Por definición el conocimiento es compartido, ya que el saber que no se transmite es como si no existiera. Esto supone que la ciencia, como conocimiento del universo, es por necesidad de todos los humanos que quieren compartirla: no puede existir un trozo del saber que tenga dueño. Y sin embargo somos humanos y los científicos no son inmunes a la tentación de la posesión: la tendencia a apropiarse y hacer suyo un campo, un conocimiento o una técnica y a considerar un intruso o algo peor a quien pretende inmiscuirse y compartir. Con ser una querencia natural en la Humanidad cuando ocurre en ciencia trae malas consecuencias.

La cosa empieza simple, con el legítimo orgullo de haber encontrado una técnica potente, de haber realizado un importante avance en un campo muy especializado o de haber resuelto un problema especialmente enrevesado, pero pronto se convierte en una cuestión de propiedad: la técnica no puede retocarse, modificarse o aplicarse a otros problemas, el avance en la comprensión de un campo se puede extender a otros, la solución del enrevesado problema es la única solución posible de cualquier otro problema. Quien desea utilizar la técnica o la teoría es considerado un intruso, un advenedizo, alguien que en el fondo desea aprovecharse del trabajo ajeno; sólo el creador inicial se considera con derecho a explotar las consecuencias y derivaciones de sus avances. Así se crean escuelas cerradas de pensamiento compuestas por los discípulos del maestro original que funcionan como verdaderos clubes que tienen reservado el derecho de admisión.

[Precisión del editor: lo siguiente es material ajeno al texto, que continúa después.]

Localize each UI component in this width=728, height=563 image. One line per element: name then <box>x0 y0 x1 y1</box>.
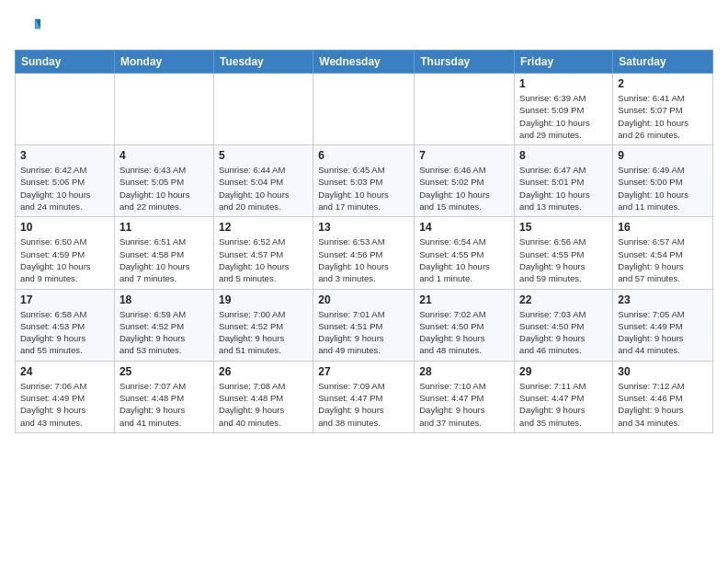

Como consecuencia los avances se ralentizan, los conocimientos tienden a fosilizarse y las disciplinas o subdisciplinas empiezan a ser abandonadas por la gente más brillante, que no quiere quedar atrapada en un campo dominado por una única teoría o hipótesis defendida por una falange de discípulos celosos de cualquier recién llegado. El problema se complica aún más cuando el avance científico depende del acceso a piezas materiales concretas: especímenes particulares, fósiles o datos imposibles de replicar. Se conocen casos de fósiles humanos, por ejemplo, que han pasado años (o décadas) ocultos y sin que la profesión pudiese acceder a ellos porque el descubridor original estaba preparando una descripción inicial que jamás llegaba.

En según qué campos este tipo de ‘secuestro’ de evidencia física es imposible: todas las Arabidopsis thaliana o Drosophila melanogaster tienen los mismos genes, igual que todas las galaxias son analizables desde cualquier telescopio; por eso es mucho más difícil que un laboratorio, gran pope o escuela de seguidores se apropie de una ruta genética o de una teoría cosmológica, aunque tampoco se pueda considerar inimaginable. A veces una teoría, hipótesis o técnica puede ser para el científico que la crea casi como un hijo (intelectual) y generar el mismo tipo de reacciones de posesión y protección que crea un descendiente físico.

Porque no hay sensación más estimulante que comprender un pedacito del misterio que es el cosmos después de años de preguntas y un sinfín de ingeniosos y fallidos intentos de entenderlo; imagine dedicar décadas de su vida a resolver un intrincado rompecabezas sin tener la imagen de la caja y tras años de lento y doloroso avance descubrir la pieza que hace que todo tenga sentido, la clave que permite por fin contemplar el conjunto y entenderlo. Nuestro cableado interno responde ante esto con un subidón difícil de describir, tanto más intenso como que en realidad no hay ninguna garantía de que el esfuerzo y la dedicación vayan a dar resultado: cuando se compra un rompecabezas se sabe que es casi seguro que pueda resolverse, pero cuando se aborda un problema científico cabe la posibilidad de que nunca se alcance la solución. Cuando llega, si es que llega, es casi imposible transmitir la sensación a quien no se dedica a esto.

Y de ahí la tentación de la posesión, tan humana y por ello tan comprensible al mismo tiempo que tan problemática para el avance del conocimiento. Un riesgo real que sólo podría eliminarse si los científicos fuesen robots.